Record set
━━━━━━━━

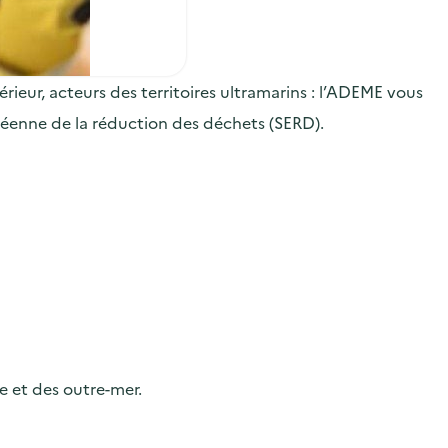
érieur, acteurs des territoires ultramarins : l’ADEME vous
péenne de la réduction des déchets (SERD).
e et des outre-mer.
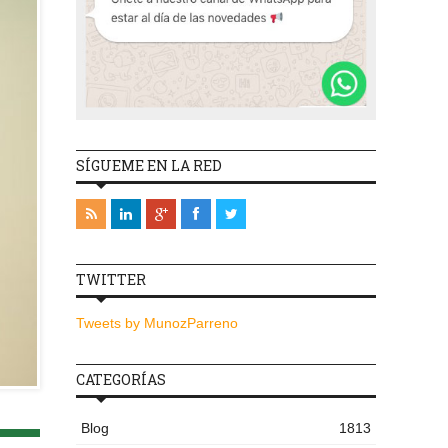
SÍGUEME EN LA RED
TWITTER
Tweets by MunozParreno
CATEGORÍAS
Blog
1813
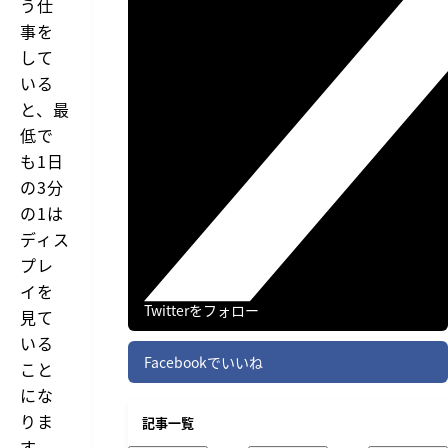
う仕
事を
して
いる
と、最
低で
も1日
の3分
の1は
ディス
プレ
イを
Twitterをフォロー
見て
いる
Facebookでいいね
こと
にな
りま
記事一覧
す。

━━━━━━━━

Exercise description
For this exercise, restate the material exactly and skip every picture.

Answer to the exercise
érieur, acteurs des territoires ultramarins : l’ADEME vous
péenne de la réduction des déchets (SERD).
e et des outre-mer.
SÍGUEME EN LA RED
TWITTER
Tweets by MunozParreno
CATEGORÍAS
Blog
1813
う仕
事を
して
いる
と、最
低で
も1日
の3分
の1は
ディス
プレ
イを
Twitterをフォロー
見て
いる
Facebookでいいね
こと
にな
りま
記事一覧
す。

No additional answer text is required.